[Page segmentation data]

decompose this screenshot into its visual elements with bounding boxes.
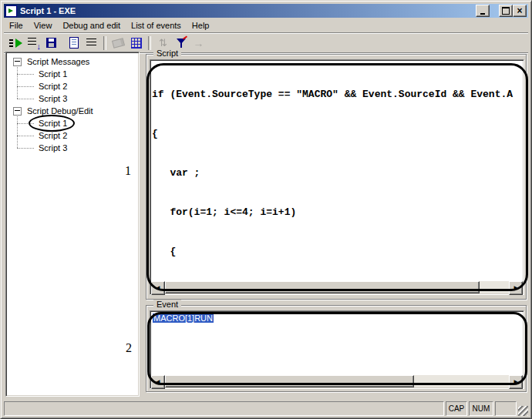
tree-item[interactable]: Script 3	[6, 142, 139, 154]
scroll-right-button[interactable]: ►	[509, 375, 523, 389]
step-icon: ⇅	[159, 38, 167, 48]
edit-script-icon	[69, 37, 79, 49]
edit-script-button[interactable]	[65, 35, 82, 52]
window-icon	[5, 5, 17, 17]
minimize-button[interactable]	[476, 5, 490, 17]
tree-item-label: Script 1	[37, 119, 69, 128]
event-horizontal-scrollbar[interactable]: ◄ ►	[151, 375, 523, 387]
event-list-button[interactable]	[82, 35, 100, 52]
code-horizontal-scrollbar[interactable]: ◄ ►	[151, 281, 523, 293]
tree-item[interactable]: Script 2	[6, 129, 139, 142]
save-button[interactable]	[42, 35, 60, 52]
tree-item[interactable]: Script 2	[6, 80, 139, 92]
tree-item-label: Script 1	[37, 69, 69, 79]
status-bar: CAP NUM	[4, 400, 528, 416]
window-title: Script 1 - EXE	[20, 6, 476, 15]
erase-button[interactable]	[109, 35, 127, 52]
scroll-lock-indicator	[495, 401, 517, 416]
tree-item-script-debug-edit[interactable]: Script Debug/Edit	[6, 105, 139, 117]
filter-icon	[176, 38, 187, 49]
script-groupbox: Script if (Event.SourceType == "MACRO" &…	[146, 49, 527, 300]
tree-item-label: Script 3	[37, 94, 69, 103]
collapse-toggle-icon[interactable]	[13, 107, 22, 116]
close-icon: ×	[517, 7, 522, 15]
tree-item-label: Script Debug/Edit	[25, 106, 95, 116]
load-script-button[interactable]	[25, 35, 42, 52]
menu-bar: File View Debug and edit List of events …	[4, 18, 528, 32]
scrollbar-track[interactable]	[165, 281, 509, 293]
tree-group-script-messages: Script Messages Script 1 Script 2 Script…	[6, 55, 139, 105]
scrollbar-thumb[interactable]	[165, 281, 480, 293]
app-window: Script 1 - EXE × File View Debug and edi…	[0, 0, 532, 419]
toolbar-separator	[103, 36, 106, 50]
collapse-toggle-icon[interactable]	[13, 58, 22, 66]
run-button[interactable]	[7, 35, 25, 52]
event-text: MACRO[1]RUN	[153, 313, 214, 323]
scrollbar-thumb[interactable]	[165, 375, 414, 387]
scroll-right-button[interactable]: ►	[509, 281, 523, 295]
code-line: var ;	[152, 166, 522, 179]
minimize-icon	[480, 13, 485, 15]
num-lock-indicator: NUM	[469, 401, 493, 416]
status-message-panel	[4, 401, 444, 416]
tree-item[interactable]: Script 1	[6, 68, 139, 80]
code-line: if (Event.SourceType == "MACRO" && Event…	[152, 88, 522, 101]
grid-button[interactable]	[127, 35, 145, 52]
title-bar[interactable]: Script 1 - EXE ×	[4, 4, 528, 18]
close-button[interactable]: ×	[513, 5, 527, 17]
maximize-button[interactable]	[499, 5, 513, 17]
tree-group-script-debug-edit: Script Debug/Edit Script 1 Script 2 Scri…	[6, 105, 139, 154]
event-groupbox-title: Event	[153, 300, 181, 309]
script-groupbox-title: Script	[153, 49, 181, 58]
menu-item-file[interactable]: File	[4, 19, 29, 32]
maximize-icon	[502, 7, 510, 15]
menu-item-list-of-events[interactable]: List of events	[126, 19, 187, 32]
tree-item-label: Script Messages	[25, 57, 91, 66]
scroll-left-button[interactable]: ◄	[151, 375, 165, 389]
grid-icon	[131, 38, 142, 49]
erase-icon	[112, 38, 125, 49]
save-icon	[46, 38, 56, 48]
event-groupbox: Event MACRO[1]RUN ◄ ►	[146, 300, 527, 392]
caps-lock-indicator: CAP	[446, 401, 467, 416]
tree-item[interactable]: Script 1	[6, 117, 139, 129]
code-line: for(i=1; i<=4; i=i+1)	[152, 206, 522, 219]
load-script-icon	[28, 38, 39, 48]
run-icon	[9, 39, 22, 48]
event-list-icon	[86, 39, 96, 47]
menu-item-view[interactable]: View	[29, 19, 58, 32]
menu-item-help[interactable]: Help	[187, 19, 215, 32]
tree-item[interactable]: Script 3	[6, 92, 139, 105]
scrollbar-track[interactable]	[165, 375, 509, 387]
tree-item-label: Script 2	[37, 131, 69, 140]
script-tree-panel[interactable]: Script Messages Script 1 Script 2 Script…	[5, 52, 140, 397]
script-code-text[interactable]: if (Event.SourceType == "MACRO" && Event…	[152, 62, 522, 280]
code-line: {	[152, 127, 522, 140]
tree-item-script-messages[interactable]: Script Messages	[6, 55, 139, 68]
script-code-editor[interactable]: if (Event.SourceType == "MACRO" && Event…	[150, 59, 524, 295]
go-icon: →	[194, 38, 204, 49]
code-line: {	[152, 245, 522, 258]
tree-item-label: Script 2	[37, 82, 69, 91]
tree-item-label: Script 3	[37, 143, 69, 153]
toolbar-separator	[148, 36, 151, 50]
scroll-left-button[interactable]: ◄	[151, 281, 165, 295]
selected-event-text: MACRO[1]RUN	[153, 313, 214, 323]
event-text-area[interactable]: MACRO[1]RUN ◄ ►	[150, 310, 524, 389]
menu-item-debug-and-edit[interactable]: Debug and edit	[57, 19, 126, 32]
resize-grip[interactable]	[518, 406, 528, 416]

Task to complete:
Which of the lines above carry the string "toolbar"? Pick them out and copy them.

Result of this task:
toolbar-separator	[103, 36, 106, 50]
toolbar-separator	[148, 36, 151, 50]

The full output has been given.